On the same day I made my first ring! Okay, it’s like the worst ring ever, but it’s still a ring! The ring practise was to teach us a few new skills: sawing the copper wire, the importance of annealing and pickling the copper, shaping into a “ring” shape and soldering two ends together, as well as attempting to light and torches and not setting stuff/ourselves on fire.
Fire! Mixing flux.
All this work to produce…… A ring!!! >
The next workshop was about texturing and patination. This was fun! It was like being back in Chemistry, playing with all the chemicals and mixing things! I failed chemistry so I couldn’t tell you any of the chemical names or the micing processes, but it was fun!

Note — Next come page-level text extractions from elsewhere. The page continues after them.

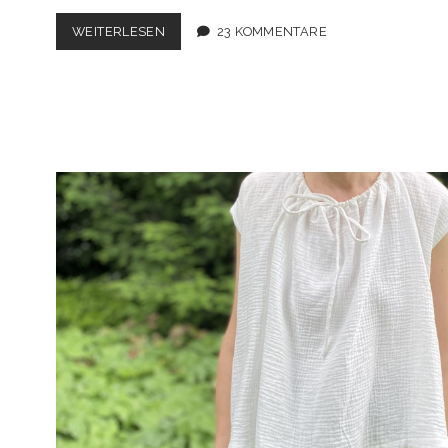
TAL
WEITERLESEN
23 KOMMENTARE
CAP
SLEEVE
SHIRT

This was verdigris on copper. It’s achieved by painting copper nitrate onto the surface of the metal (after cleaning it) and firing it until the copper nitrate evaporates, but not too much or it burns – like in my first sample! The second sample has been painted 4 times. It takes a few coats to build up the strong milky green colour. The metal is then laquered to prevent it staining.
Some internet verdigris samples I found:
Tammy Antoinette www.thisnext.com
The next was copper brused with flux and then fired, more than the verdigris (until the copper goes red hot). I fired my piece 3 times to achieve this beautiful spotty pink colour. Like the verdigris it needs laquered.
Then came the Liver of Sulphur. You take a piece of textured/etched metal and leave it in the solution for about 30 seconds which blackens the metal and then you rub it with some steel wool to create a slightly more pronounced piece of texture. In this first sample I left the brass in a spent solution so it didn’t completely work but did turn it a beautiful gold colour (the picture doesn’t show it to it’s full effect) and the second is a copper sample which has worked well.
So that was my third week of workshop practice. I think I’m going to start blogging after each workshop, rather than at the end of the week because I keep forgetting things!